CLes raves du jour offee-Fuelled remontent dans la vie urbaine, faisant remonter les planchers de danse de New York à Tokyo, avec certaines racines qui remontent à Londres précoce. La culture du Cafeine Club a commencé à se…

CLes raves du jour offee-Fuelled remontent dans la vie urbaine, faisant remonter les planchers de danse de New York à Tokyo, avec certaines racines qui remontent à Londres précoce. La culture du Cafeine Club a commencé à se brasser il y a plus de dix ans, avec sa fête non officielle en 2013 lorsque «Daybreaker» a entassé un sous-sol du café Union Square pour une rave de café avant l’aube. Depuis lors, il est devenu un phénomène mondial – à parts égales, un exercice de marketing de Sunrise Rave et de bien-être. Maintenant, Beats and Caffeine, courtise la foule sobre-curieuse du millénaire avec des promesses de quatre heures de battements et de mélanges de barista. Je me suis présenté à leur premier événement à Bubba Oasis à Islington un dimanche matin d’août, en solo et prêt pour le café, avec peu d’indices de ce que je vivrais pour les prochaines heures.

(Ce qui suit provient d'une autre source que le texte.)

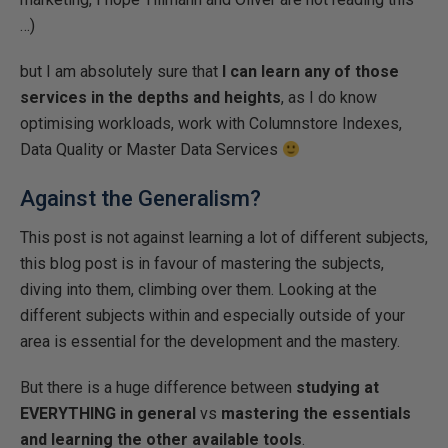
…)
but I am absolutely sure that
I can learn any of those
services in the depths and heights
, as I do know
optimising workloads, work with Columnstore Indexes,
Data Quality or Master Data Services
Against the Generalism?
This post is not against learning a lot of different subjects,
this blog post is in favour of mastering the subjects,
diving into them, climbing over them. Looking at the
different subjects within and especially outside of your
area is essential for the development and the mastery.
But there is a huge difference between
studying at
EVERYTHING in general
vs
mastering the essentials
and learning the other available tools
.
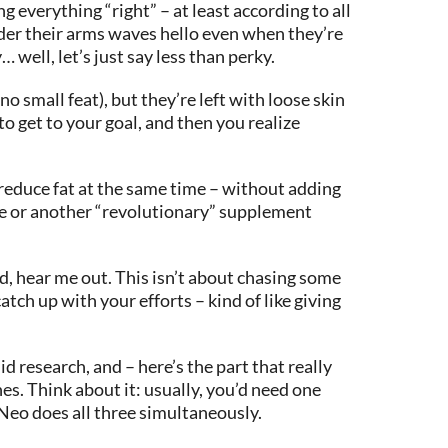
g everything “right” – at least according to all
under their arms waves hello even when they’re
well, let’s just say less than perky.
o small feat), but they’re left with loose skin
 to get to your goal, and then you realize
d reduce fat at the same time – without adding
ise or another “revolutionary” supplement
d, hear me out. This isn’t about chasing some
tch up with your efforts – kind of like giving
 research, and – here’s the part that really
es. Think about it: usually, you’d need one
 Neo does all three simultaneously.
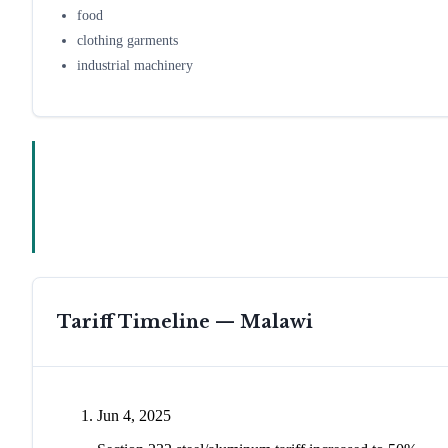
food
clothing garments
industrial machinery
Tariff Timeline —
Malawi
Jun 4, 2025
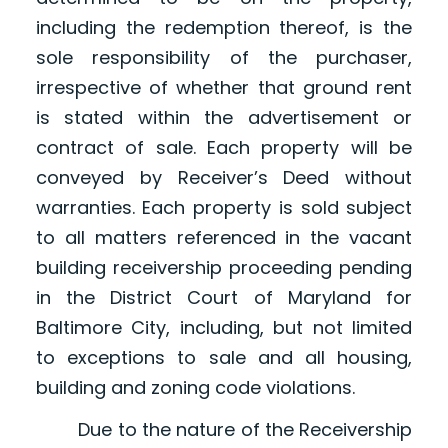
including the redemption thereof, is the
sole responsibility of the purchaser,
irrespective of whether that ground rent
is stated within the advertisement or
contract of sale. Each property will be
conveyed by Receiver’s Deed without
warranties. Each property is sold subject
to all matters referenced in the vacant
building receivership proceeding pending
in the District Court of Maryland for
Baltimore City, including, but not limited
to exceptions to sale and all housing,
building and zoning code violations.
Due to the nature of the Receivership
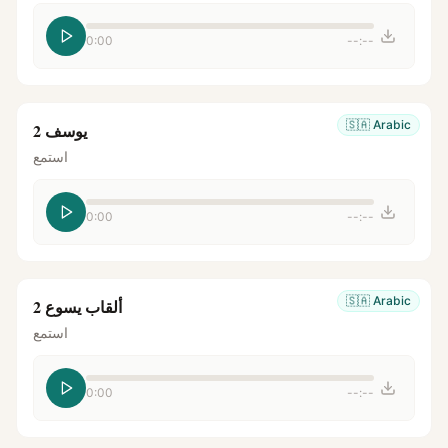
0:00
--:--
🇸🇦
Arabic
يوسف 2
استمع
0:00
--:--
🇸🇦
Arabic
ألقاب يسوع 2
استمع
0:00
--:--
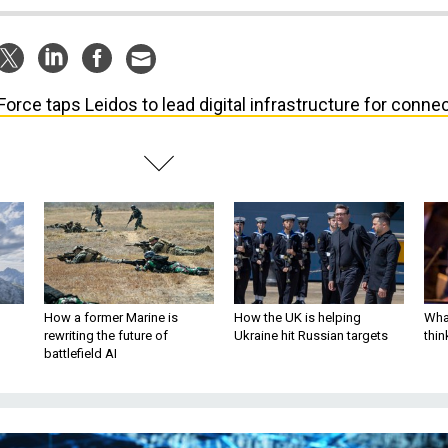
 Force taps Leidos to lead digital infrastructure for connec
How a former Marine is
How the UK is helping
What
rewriting the future of
Ukraine hit Russian targets
thin
battlefield AI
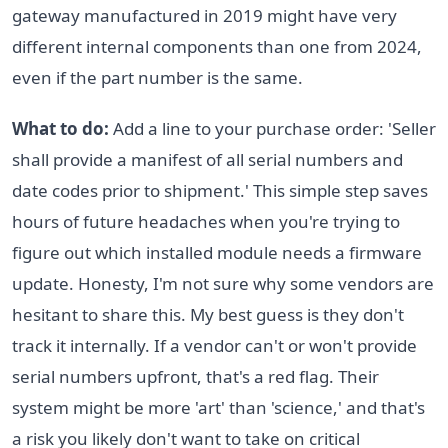
gateway manufactured in 2019 might have very
different internal components than one from 2024,
even if the part number is the same.
What to do:
Add a line to your purchase order: 'Seller
shall provide a manifest of all serial numbers and
date codes prior to shipment.' This simple step saves
hours of future headaches when you're trying to
figure out which installed module needs a firmware
update. Honesty, I'm not sure why some vendors are
hesitant to share this. My best guess is they don't
track it internally. If a vendor can't or won't provide
serial numbers upfront, that's a red flag. Their
system might be more 'art' than 'science,' and that's
a risk you likely don't want to take on critical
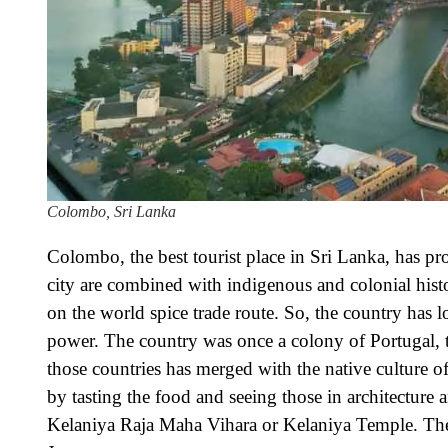
Colombo, Sri Lanka
Colombo, the best tourist place in Sri Lanka, has pr
city are combined with indigenous and colonial histo
on the world spice trade route. So, the country has 
power. The country was once a colony of Portugal, the
those countries has merged with the native culture of
by tasting the food and seeing those in architecture 
Kelaniya Raja Maha Vihara or Kelaniya Temple. The r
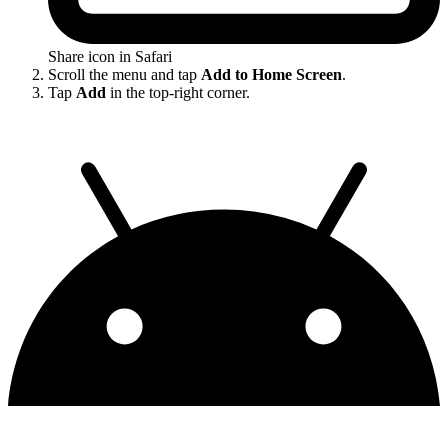
Share icon in Safari
Scroll the menu and tap
Add to Home Screen
.
Tap
Add
in the top-right corner.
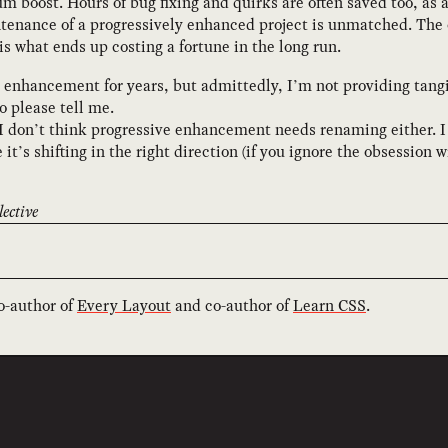
 boost. Hours of bug fixing and quirks are often saved too, as 
tenance of a progressively enhanced project is unmatched. The 
 is what ends up costing a fortune in the long run.
 enhancement for years, but admittedly, I’m not providing tangib
so please tell me.
I don’t think progressive enhancement needs renaming either. I 
 it’s shifting in the right direction (if you ignore the obsessi
ective
co-author of
Every Layout
and co-author of
Learn CSS
.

La plupart des participants que j’ai rencontrés lors de l’événement avaient trouvé la rave à travers ce que je peux supposer était une campagne de marketing Instagram agressive. Beats and Cafeine a été vendu comme une première inscription exclusive à une baisse de billet alertée par SMS. Les billets eux-mêmes étaient chers à 17 £ par personne. Le café gratuit ou le matcha à partir d’un menu de bogue a été inclus dans le prix de billetterie (c’est une réduction de près de 5 £ pour le Matcha Latte à l’avoine de base), puis un prix de billet de 12 £ restant pour quatre heures de DJ émergents et de «vibrations sociales». Comparé à une soirée, c’est une économie – il est tout simplement plus difficile de se réconcilier à travers une lentille de diurne sobre. Une astuce a été manquée pour fournir un menu plus diversifié et expérimental de boissons à base de caféine car le café était OK mais finalement rien de spécial.

Des boissons plus excitantes auraient servi à tirer les influenceurs basés à Londres de leurs cachettes pour des clichés photogéniques de boissons en couches vives. L’âge de fréquentation était d’environ la fin de la vingtaine au début de la trentaine, une alternative plus classe aux raves de nuit atténuées où l’on ne sait pas s’ils vont être entourés d’adolescents décombulés qui viennent de découvrir des drogues et de l’alcool, ou le divorcé d’âge moyen en token s’attaquant aux étudiants diplômés très enivrants.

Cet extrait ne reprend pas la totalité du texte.